Yes, it has always been a shared journey, and the inspirations are too many to name. For the last decade, faced with constant war in the United States, I have been particularly looking for ways of thinking that do not involve war commanders or “enemy combatants.”
For a recent example of where I have found a way to think differently about US belligerence, on December 9, 2010, then-Brazilian President, Lula da Silva addressed the significance of Wikileaks and the way in which the world community was (not) reacting to the unfolding manhunt of Julian Assange. Lula’s words were not written nor read. He spoke them as they came to him—occasionally asking for help or giving instructions to his team. In doing so, the twice-elected President of Brazil — former mechanic, widow, political prisoner, and union leader— ointed to the nakedness of the emperor in much the same way a Guarani village leader communicates: with his entire body and soul, and without the help of the high-tech and ghostly tele-prompter.
To provide another example, for this same exhibit at the Serralves Museum in Portugal, the Colombian artist Carlos Motta invited Portuguese priests to read aloud texts central to Liberation Theology, a movement born of the suffering inflicted on Indigenous peoples of the Americas and Africa by proselytizing Europeans. The readings were recorded weekly throughout the City of Oporto, and the resulting videos made available inside the museum.
I find it very interesting to reconsider Liberation Theology now, at a time of increasing economic disparity in Europe, when religion is being brought into the mix as a way to define an ‘us’ and a ‘them.’ These texts remind us that there has always been another way to look at the world. One based not on belonging to a specific cultural, ethnic, or religious group, but rather based on a recognizable and shareable sense of what is just.
There is also Robert King, a US citizen of African descent who, after twenty-nine-and-a-half-years of solitary confinement at Angola Louisiana State Prison, was released in 2001. He talks of having traveled the world since he was freed and having met justice-loving people of all shapes, ages, and persuasions. His is a citizenship in this kind of global community that I ardently seek through my art practice.
4. What have been your favorite projects to work on and why?
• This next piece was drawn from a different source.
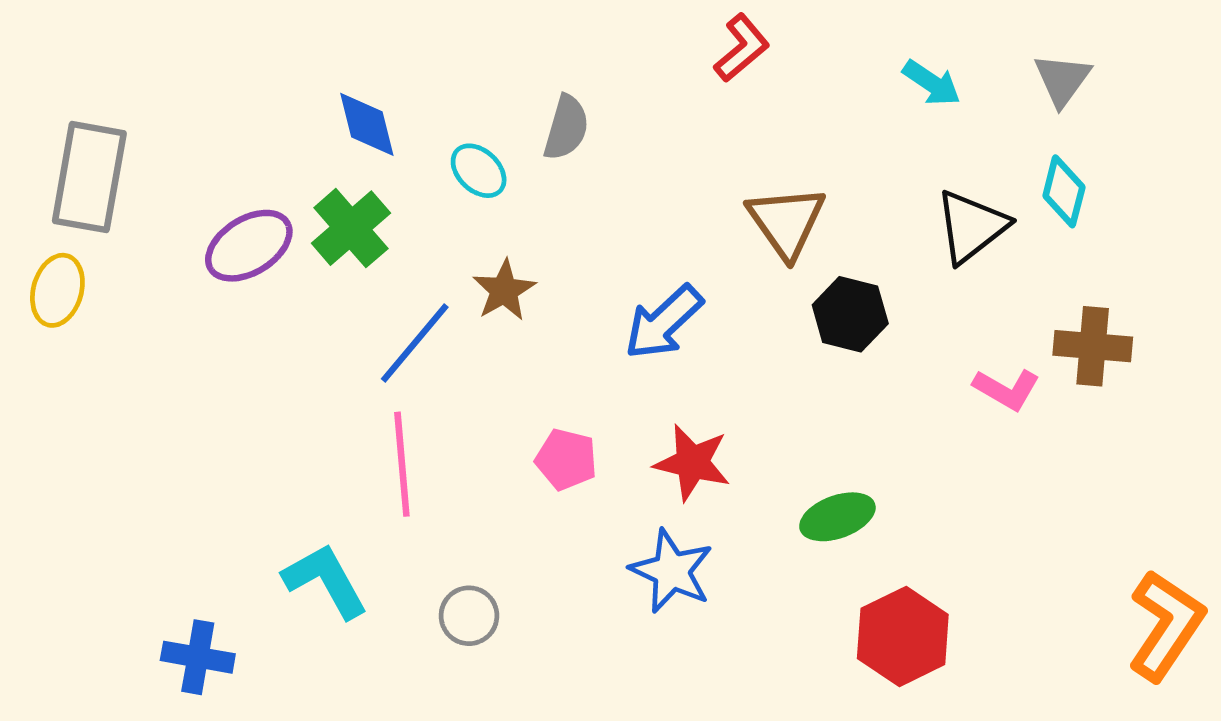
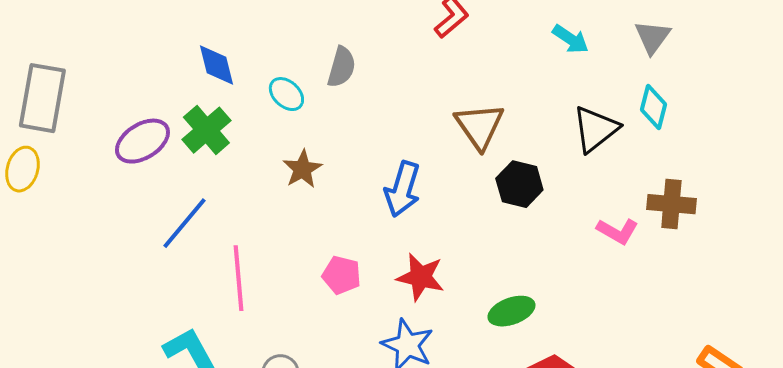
blue arrow: (664, 322) -> (402, 189), turned -30
blue line: (415, 343) -> (184, 223), moved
There have definitely been some projects I can’t help but recall fondly, and these tend to be the ones that allowed me proximity to locations and people I would have never been able to encounter otherwise. From 2005 to 2008, I visited Brazil six times to work on Human/Nature: Artists Respond to a Changing Planet, a project pairing contemporary artists working internationally with World Heritage Sites—threatened treasures of biodiversity. The idea was to see if a shared vocabulary might develop, which would in turn nurture greater awareness of the dangers faced by so many of our fellow creatures. But an unforeseen consequence of this project was my personal coming to terms with the shared histories of South and North America, and my own convoluted journey within it.
For the last ten years I have also been listening to, traveling and dialoguing with, and occasionally making art for and with Robert King—and that has been a journey I could have never imagined being included in before I began it.